In terms of global expansion, leveraging its business foundation in the Asian and U.S. markets, DIP will next focus its efforts on the European market. Aligning with the major trend of Chinese innovative drugs going global and international pharmaceutical collaboration, DIP will seize this momentum to comprehensively expand its service network, striving to become a standard platform for R&D teams of multinational pharmaceutical companies.

 

At the end of the interview, Li Xing shared her perspective on long-termism—DIP must always resonate in sync with the development of the pharmaceutical industry, continuously adjusting its direction and strategies based on actual needs.Pharmaceutical R&D is a protracted and serious endeavor, as well as a technology-driven and rapidly evolving innovative industry.
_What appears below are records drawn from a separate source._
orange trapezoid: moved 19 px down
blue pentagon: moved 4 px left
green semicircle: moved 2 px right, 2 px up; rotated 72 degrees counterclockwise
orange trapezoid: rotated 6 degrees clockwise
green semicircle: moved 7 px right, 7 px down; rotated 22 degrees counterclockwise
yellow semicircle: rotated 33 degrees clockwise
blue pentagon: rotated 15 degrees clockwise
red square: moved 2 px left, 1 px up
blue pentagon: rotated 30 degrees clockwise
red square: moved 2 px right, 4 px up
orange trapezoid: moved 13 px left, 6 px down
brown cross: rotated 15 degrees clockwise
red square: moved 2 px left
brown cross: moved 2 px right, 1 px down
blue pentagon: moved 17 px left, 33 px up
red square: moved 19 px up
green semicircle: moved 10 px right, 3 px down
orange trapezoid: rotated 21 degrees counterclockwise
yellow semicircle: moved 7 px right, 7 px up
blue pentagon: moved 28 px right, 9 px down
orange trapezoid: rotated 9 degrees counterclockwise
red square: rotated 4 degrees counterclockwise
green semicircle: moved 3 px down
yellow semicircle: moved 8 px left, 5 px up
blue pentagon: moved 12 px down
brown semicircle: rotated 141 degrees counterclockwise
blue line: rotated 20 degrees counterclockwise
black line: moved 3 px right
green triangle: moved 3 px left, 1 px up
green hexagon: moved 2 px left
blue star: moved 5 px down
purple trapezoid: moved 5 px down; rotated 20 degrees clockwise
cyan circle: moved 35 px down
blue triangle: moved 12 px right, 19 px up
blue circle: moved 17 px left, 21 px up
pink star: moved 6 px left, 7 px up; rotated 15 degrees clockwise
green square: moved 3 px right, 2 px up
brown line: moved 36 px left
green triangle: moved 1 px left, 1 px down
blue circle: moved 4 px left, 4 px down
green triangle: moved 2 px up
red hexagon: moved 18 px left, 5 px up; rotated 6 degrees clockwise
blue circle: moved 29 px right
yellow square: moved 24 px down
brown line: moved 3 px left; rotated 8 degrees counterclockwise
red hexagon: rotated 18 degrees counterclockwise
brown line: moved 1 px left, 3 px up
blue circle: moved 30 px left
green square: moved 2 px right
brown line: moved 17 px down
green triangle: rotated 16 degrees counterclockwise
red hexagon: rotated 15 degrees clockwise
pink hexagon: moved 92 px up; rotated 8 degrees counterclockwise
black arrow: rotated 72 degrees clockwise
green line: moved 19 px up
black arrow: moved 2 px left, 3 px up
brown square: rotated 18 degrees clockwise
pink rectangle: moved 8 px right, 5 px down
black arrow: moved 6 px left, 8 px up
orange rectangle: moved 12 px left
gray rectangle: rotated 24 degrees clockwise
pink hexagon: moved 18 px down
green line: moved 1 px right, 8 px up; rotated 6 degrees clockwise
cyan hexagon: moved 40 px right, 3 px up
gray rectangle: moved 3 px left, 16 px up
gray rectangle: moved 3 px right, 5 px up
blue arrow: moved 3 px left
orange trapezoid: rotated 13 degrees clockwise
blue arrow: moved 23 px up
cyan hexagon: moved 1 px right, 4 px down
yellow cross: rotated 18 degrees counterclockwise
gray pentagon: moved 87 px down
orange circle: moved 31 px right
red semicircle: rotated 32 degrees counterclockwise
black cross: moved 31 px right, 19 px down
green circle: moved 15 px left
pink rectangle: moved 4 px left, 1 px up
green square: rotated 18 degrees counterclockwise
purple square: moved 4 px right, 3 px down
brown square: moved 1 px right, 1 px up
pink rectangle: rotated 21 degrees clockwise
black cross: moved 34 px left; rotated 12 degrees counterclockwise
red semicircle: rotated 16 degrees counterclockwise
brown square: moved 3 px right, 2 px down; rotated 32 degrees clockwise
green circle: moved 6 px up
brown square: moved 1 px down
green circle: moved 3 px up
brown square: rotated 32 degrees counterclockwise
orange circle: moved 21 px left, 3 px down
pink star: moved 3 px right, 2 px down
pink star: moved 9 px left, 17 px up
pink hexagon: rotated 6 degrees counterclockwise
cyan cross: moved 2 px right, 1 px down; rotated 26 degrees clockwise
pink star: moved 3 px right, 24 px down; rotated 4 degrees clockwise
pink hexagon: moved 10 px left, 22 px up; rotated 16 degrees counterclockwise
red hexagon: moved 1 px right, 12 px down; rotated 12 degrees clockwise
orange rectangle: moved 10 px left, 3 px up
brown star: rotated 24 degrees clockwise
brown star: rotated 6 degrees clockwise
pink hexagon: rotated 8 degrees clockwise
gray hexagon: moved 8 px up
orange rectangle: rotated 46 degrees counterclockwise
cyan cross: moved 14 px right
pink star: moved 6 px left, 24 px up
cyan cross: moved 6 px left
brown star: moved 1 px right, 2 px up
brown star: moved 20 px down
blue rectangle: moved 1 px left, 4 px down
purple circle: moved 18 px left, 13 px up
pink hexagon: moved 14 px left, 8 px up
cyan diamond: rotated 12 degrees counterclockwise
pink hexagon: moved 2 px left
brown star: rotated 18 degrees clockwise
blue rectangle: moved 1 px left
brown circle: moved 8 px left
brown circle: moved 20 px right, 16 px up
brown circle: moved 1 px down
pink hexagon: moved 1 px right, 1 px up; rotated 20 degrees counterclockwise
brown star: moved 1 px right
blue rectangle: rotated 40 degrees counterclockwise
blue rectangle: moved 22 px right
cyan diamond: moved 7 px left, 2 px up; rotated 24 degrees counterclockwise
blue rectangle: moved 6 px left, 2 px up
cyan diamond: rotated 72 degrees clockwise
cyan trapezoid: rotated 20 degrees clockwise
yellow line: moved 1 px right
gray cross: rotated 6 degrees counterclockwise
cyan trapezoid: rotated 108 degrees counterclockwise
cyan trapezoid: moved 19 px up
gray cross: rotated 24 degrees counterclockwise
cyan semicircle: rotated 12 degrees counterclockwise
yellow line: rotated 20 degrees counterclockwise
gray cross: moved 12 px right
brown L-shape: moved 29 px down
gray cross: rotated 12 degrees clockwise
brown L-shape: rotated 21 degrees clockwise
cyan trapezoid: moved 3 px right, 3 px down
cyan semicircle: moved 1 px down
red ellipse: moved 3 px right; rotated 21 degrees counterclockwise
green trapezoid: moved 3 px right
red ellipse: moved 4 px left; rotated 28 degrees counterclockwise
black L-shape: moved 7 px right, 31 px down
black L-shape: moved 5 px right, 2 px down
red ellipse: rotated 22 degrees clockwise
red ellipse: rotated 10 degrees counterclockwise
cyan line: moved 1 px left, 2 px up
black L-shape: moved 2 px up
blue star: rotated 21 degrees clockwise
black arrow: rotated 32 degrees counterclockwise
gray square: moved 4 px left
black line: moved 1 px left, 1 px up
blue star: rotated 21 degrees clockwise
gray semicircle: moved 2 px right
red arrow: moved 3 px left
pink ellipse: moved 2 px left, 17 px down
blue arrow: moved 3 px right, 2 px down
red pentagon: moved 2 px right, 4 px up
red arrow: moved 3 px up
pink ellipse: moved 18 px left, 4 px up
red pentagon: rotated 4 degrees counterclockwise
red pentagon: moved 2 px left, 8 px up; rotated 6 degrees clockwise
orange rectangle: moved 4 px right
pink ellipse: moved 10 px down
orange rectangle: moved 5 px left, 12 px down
It is for this reason that DIP needs to adopt flexible and pragmatic principles,Maintaining Vitality Amidst Change

 

She said, “DIP hopes to become aBuilt to Last“...enterprises: on one hand, driving industry progress through technological innovation; on the other, achieving sustainable growth via a robust business model. As long as we continue to create value for customers, both commercial returns and social impact will naturally follow. We hope that in ten or twenty years, when we look back, DIP will have become deeply embedded in the foundational infrastructure of new drug R&D, much like how pharmaceutical companies today cannot operate without Office software.”

 

Starting from the unconventional and counter-consensus premise of “textual intelligence,” DIP has positioned itself at the forefront of the AI-driven transformation of the pharmaceutical industry. Yet, this is only the beginning—as AI technology matures and the digital wave advances, greater opportunities and leaps lie ahead. DIP will join forces with more like-minded partners to witness and shape this new era, in which AI is reshaping pharmaceutical R&D.